Many prairie grasses and forbs are used by a variety of pollinators as egg laying and overwintering sites, and provide abundant seeds eaten by birds and other animals through the fall and winter. But tallgrass prairies are some of the most endangered ecological communities in Canada, with approximately 1 percent of their original extent remaining. Tallgrass Ontario reports that tallgrass communities once covered a significant part of southern Ontario's landscape. Owing to degradation and destruction through agriculture, urban development, invasion by non-native species, and mismanagement, less than 3 percent of the original extent remains in our region, with most remnants existing in small, isolated patches.

Sebastian Irazuzta is a 3rd year PhD student at McMaster University. His research focuses on the interaction between bees as pollinators and native plant species. He is particularly interested in how bees recolonize restored native tallgrass prairie habitat.
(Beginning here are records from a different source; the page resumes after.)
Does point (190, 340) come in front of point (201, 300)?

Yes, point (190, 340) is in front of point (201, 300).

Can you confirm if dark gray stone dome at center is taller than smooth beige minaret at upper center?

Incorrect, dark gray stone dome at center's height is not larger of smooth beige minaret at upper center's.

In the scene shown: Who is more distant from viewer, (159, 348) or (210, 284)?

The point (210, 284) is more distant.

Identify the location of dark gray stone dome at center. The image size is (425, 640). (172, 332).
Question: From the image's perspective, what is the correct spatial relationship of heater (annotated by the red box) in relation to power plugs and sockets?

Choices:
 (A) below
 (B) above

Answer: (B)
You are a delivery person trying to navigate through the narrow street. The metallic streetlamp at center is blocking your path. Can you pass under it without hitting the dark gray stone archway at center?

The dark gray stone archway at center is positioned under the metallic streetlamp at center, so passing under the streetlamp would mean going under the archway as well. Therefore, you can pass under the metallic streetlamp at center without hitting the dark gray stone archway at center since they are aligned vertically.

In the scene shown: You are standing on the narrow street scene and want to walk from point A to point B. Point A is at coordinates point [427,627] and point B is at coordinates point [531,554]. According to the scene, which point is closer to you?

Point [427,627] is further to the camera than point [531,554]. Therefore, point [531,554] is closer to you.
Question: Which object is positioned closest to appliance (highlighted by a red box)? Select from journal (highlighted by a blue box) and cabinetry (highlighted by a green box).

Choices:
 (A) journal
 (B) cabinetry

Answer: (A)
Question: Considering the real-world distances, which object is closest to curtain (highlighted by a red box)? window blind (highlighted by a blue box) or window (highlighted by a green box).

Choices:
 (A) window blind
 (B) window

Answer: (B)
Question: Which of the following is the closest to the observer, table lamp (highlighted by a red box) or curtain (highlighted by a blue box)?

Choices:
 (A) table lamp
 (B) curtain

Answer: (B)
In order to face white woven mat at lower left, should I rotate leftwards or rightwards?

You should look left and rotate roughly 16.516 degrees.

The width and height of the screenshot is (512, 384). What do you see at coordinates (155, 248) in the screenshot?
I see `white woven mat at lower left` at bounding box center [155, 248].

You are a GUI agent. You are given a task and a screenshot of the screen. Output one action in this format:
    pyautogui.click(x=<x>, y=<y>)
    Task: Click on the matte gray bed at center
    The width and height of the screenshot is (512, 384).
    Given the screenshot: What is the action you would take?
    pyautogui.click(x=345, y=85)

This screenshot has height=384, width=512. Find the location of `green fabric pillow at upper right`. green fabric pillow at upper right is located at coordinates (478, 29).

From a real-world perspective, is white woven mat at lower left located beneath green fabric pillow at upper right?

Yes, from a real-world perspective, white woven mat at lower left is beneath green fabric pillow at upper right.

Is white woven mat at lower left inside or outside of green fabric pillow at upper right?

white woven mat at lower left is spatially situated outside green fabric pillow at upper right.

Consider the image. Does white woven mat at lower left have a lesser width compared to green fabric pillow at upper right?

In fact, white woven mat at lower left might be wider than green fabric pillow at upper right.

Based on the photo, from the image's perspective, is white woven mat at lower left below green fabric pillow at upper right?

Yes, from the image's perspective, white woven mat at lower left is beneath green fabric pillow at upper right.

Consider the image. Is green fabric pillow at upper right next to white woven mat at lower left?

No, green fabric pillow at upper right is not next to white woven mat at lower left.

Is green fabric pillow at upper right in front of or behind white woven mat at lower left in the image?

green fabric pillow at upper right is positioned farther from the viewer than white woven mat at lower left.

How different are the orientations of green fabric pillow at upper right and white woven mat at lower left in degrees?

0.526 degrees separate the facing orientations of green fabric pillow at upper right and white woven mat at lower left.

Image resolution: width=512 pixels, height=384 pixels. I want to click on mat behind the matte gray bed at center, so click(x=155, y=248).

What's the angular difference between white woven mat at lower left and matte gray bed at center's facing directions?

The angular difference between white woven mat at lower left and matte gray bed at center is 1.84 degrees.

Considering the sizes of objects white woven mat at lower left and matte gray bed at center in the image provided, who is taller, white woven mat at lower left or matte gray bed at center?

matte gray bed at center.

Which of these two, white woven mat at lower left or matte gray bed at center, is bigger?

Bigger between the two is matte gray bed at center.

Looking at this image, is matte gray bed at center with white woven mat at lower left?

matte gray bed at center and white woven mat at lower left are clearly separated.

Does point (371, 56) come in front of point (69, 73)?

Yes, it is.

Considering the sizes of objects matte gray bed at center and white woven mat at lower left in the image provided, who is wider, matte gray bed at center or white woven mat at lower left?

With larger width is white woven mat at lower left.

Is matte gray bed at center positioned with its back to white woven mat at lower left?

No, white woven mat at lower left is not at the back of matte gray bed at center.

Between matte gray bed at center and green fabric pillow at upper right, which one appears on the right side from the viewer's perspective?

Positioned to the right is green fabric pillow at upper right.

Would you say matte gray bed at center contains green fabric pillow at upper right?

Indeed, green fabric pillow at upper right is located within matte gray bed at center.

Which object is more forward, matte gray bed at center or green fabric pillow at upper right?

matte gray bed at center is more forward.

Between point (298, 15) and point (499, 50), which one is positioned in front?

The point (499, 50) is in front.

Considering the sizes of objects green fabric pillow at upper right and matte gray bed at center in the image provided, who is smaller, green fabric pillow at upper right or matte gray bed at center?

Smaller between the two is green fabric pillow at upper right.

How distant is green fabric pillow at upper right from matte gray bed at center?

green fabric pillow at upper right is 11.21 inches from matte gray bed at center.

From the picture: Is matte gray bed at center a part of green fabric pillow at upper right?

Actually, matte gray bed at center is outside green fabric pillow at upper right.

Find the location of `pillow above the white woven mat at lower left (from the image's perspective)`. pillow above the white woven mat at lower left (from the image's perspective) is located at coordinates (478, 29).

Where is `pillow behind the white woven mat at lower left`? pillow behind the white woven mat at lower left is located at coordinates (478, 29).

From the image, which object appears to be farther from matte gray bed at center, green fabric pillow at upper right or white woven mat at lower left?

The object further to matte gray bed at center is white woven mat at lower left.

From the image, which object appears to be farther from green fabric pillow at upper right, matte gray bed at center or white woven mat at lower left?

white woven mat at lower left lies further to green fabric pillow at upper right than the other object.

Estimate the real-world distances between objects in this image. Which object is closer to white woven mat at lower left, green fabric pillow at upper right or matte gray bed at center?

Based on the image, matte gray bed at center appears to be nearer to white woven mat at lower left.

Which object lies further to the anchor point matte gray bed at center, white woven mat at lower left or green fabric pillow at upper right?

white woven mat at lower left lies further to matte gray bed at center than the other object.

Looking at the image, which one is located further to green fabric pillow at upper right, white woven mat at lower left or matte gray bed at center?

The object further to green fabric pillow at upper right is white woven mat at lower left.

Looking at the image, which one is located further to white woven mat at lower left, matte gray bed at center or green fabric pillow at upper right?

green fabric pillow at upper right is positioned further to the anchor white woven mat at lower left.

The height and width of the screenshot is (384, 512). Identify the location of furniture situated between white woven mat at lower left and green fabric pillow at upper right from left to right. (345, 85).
Sebastian explains that one reason we see so many bee species in tallgrass prairies is that the clumping grasses create a heterogeneous mix of exposed soil and dense vegetation, which are ideal for many ground nesting bee species. “The need for such habitat is a big concern since urban lawns and gardens may provide flowers but not bare ground nesting areas. Good bee habitat has to have both food sources and nesting sites” Sebastian explains.

At the McMaster forest where Sebastian carries out his research, they are working to restore natural habitat. McMaster University has owned a property on Lower Lions Club road for 50 years—a chunk of land originally a farm sold to developers, who sold it to Mac.  In the process developers had scraped a lot of topsoil off: “Now we have a very flat field of mostly clay, which hold water in the spring and then bakes hard in the summer sun. This is not conducive to growing much,” Sebastian says.
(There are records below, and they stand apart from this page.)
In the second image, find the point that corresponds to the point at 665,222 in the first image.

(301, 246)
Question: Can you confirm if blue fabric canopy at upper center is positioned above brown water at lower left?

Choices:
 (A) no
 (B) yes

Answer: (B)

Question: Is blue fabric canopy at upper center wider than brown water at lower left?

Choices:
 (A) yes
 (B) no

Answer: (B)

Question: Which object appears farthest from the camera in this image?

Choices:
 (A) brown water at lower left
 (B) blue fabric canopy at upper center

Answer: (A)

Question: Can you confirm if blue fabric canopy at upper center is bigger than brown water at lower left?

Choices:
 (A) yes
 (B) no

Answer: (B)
To help ameliorate the soil, they have been experimenting with bio-char because as Sebastian points out, “charcoal mixed into the soil increases the surface area for microbes to live on, retains moisture, and is beneficial for native plants species because carbon holds on to a lot of nutrients.” Tallgrass prairie plants transform the soil; over time the plants themselves will change the acidity and composition of the soil. These grasses are deep-rooted (up to 5 meters) and able to access a lot of water from deep down. As these deep roots die they add organic matter and break up the soil, thus reducing its density and making it easier for new roots and other organisms to penetrate. The situation with tallgrass prairie ecosystems is a “blessing and curse,” Sebastian says. “One of the reasons we have very little tallgrass in Ontario is that settlers quickly realized these areas were very rich and easy to plow under to produce food!” As a consequence, most tallgrass prairies were quickly transformed into farmland.
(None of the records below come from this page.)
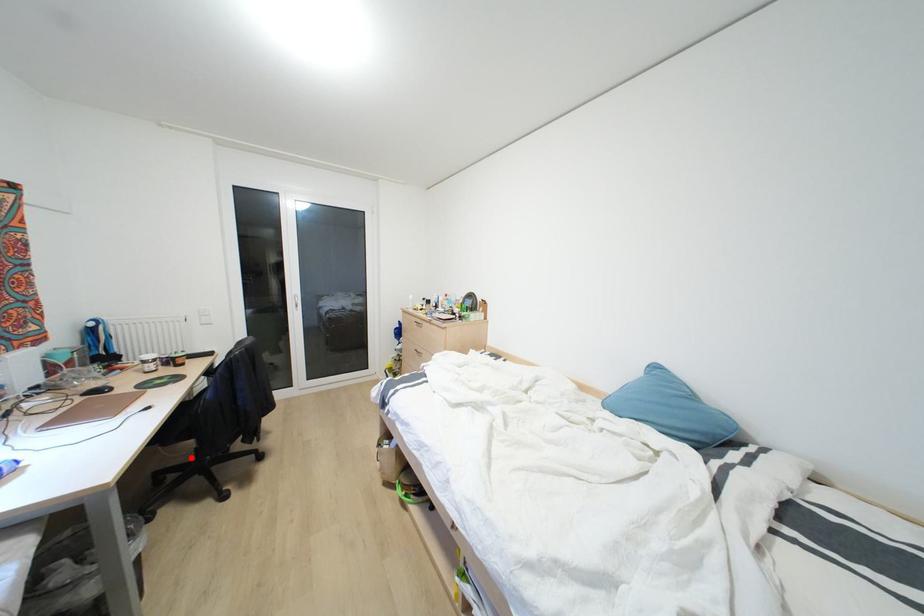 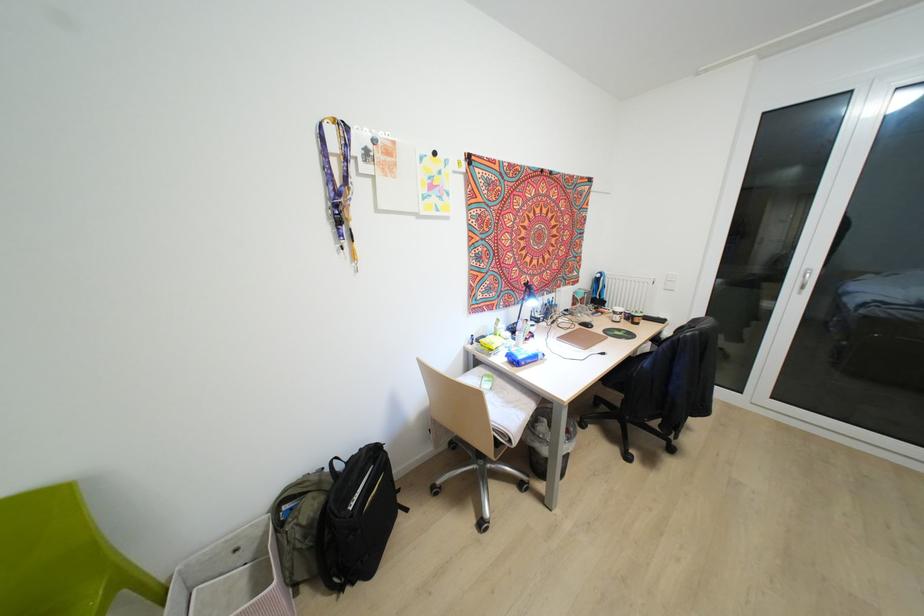 In the second image, find the point that corresponds to the highlighted location in the first image.

(617, 405) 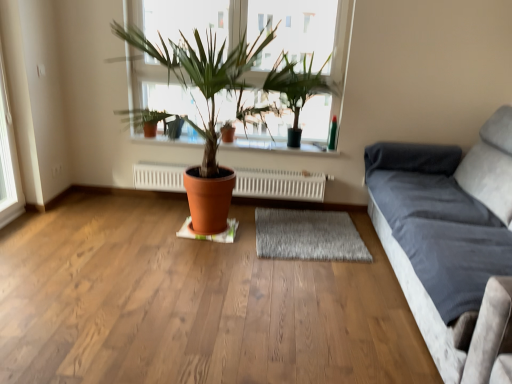 Question: Considering the relative sizes of gray shaggy rug at center and white radiator at center in the image provided, is gray shaggy rug at center taller than white radiator at center?

Choices:
 (A) no
 (B) yes

Answer: (A)

Question: Is gray shaggy rug at center positioned before white radiator at center?

Choices:
 (A) no
 (B) yes

Answer: (B)

Question: Is gray shaggy rug at center not near white radiator at center?

Choices:
 (A) yes
 (B) no

Answer: (B)

Question: Is gray shaggy rug at center to the left of white radiator at center from the viewer's perspective?

Choices:
 (A) no
 (B) yes

Answer: (A)

Question: Is gray shaggy rug at center smaller than white radiator at center?

Choices:
 (A) no
 (B) yes

Answer: (B)

Question: Is gray shaggy rug at center wider than white radiator at center?

Choices:
 (A) no
 (B) yes

Answer: (B)

Question: Is velvet gray couch at right turned away from white radiator at center?

Choices:
 (A) yes
 (B) no

Answer: (B)

Question: Can you confirm if velvet gray couch at right is bigger than white radiator at center?

Choices:
 (A) no
 (B) yes

Answer: (B)

Question: Is the surface of velvet gray couch at right in direct contact with white radiator at center?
At the 115 acre property known as McMaster forest, Drs. Dudley and Harvey and their graduate students are re-establishing a complex tallgrass prairie on 10 acres along the southern end of the property.  A mix of 42 species of grasses and forbs, selected for their resistance to deer and tolerance to clay were seeded in 2014.  “At the start you couldn’t see across the property for the dense stand of Buckthorn, which is invasive and prevents other things from growing,” Sebastian says. “Invasive are takers—they don’t provide an optimal food source, nor do they provide habitat for local species.” This non-native invasive species along with a few non-native grasses took over open fields at Mac forest and created an ecologically poor environment.

Back in 2013 lots of volunteers helped with the buckthorn removal – a task that took all year.  With the guidance of the Conservation Authority, they did a controlled burn of many large Buckthorn piles. Tallgrass prairie plants are adapted to fire. Fire gives them a fighting chance because the non-native and often more aggressive, invasive species can not tolerate fire and will be killed off, leaving the fire adapted species to flourish. “We found that our seed mix did much better than the non-native plants that germinated within the burn areas,” Sebastian says.

Along with the Mac Forest, other efforts to restore more of this ecosystem in the Hamilton area are underway. The Hamilton Conservation Authority this year did a second controlled burn of the old gravel pit off Paddy Green Rd. This area has previously been planted with tallgrass prairie grasses and will regenerate with more vigor this summer. Organizations such as The Ontario Tallgrass Prairie and Savanna Association coordinate and support all groups interested in restoring grasslands. Many private land owners are also beginning to see the benefits of gardening with native tallgrass prairie species, and nurseries such as the St. William’s Nursery specialize in locally sourced native species and can provide a wide range of native seeds and potted plants for urban gardening. Currently they have contracts to plant tallgrass prairie habitat along highway lands.

Local threats to biodiversity?

Within urban areas, many native pollinator species depend on our gardens. Often people have a tendency to make things clean and neat in their garden before winter and early in the spring.  Often this involves removing dried stems and adding mulch to bare earth, which are used by some bees to lay eggs or overwinter. “There is now a push to encourage gardeners to hold off on the clean up—a few weeks into May, when bees have emerged,” Sebastian says.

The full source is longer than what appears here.